Another example of the ease of interchange between Macintosh and Windows is in the use of PowerPoint presentations. If you have Microsoft Office on a computer, you can run PowerPoint just fine, on either your Mac or Windows machine. Or, if you have Keynote, an Apple application, you can create your presentation quickly and easily and export it to a PowerPoint presentation just fine. One caution, however: There can be issues with fonts, so be sure to use those common to both platforms (e.g., Arial, Times). Personally, I use Keynote for presentations and happily avoid exporting altogether.
As mentioned above, a whole other topic is that of Macintosh OS emulators. There was a stand-alone application—Virtual PC—that Mac users cursed but bought because it would allow their Macs to run the Windows OS in an emulated “window”; it would run at a slower speed, but with the same effectiveness. However, Microsoft bought its developer, Connectix, promising to keep Virtual PC running smoothly on the Mac platform (I always wondered about the antitrust effect of that, but evidently it was permissible). Well, it hasn’t been a smooth transition entirely, but the new VPC 7 was recently announced ( www.microsoft.com/mac/products/virtualpc/virtualpc.aspx?pid=virtualpc). Evidently, it works well on G5s (the fastest Apple processor available), but in fits and starts on slower machines. It’s probably not needed for most things, but if you’ve been using a highly proprietary application for years (as in tax, real estate, litigation management, or child support calculations), having VPC to emulate Windows and use the proprietary application on your Mac may be a good idea. To minimize the performance hit, I’d advise running VPC 7 on a G5 computer. One caution: Windows viruses, spyware, and the like can infect the fake-Windows VPC emulator.
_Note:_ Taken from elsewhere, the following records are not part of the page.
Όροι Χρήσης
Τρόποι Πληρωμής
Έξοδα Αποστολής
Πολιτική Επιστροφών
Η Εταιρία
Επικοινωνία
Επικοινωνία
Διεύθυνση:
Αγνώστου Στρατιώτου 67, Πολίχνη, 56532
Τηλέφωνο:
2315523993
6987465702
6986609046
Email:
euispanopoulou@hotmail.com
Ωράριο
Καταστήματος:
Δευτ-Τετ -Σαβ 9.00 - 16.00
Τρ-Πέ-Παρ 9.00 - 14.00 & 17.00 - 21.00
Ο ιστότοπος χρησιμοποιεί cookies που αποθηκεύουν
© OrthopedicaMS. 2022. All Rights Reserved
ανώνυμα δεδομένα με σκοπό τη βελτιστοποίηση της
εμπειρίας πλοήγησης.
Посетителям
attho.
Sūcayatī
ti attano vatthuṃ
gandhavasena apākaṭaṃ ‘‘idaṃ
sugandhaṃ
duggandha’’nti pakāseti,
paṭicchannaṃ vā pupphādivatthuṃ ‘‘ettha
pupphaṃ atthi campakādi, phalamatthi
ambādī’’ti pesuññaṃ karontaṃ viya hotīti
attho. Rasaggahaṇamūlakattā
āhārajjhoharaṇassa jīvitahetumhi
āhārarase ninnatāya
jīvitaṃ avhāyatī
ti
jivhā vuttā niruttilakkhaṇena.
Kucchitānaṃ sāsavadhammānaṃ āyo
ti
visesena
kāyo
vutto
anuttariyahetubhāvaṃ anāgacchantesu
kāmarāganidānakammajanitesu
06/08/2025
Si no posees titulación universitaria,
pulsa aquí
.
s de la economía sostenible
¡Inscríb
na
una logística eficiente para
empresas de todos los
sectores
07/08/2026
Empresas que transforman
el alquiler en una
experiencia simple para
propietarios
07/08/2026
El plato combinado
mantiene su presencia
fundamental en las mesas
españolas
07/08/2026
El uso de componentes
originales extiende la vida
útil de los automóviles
It is very unlikely that a Windows virus, once it comes into the VPC window, will cross over to infect the Mac OS, but the computer could be a carrier of the virus nevertheless. So, you might want to run VPC on a very secure machine with the latest and best anti-virus and security software.
Go On, Take a Bite
Collaboration between the Apple Mac world and the Windows world can be done in a law office—effectively and for good reason. As Walter Mossberg recently opined in the Wall Street Journal (September 16, 2004), the cure for all the viruses, spyware, adware, and other nefarious software attacks on computer operating systems may well not be in getting new virus protection software, but in getting a Mac with OS X on it and avoiding the hassle altogether. But, whether you have one Mac in a basic Windows law office or vice versa, the two platforms work fairly well together and play to each other’s strengths. No one should fear adding a Mac to a Windows-oriented law firm. In fact, you’ll find that the savings in IT support and staff training more than make up for the cost of your decision. (Of course, this might cause the IT people to deride the addition of a Mac to the office as a matter of self-preservation. . . .)
My advice? If you have a Windows-oriented office and believe it should stay that way, do not fear allowing some lawyers to bring in and use their Macs on your network. You’d be amazed at how easily the two platforms work with each other. If you have a Mac office or are thinking of moving to one, move ahead and don’t look back. You can then get VPC 7 or get a “cheap” Windows OS computer to run those proprietary programs, all the while making your office network run smoothly, without crashes and viruses, using the Mac operating system.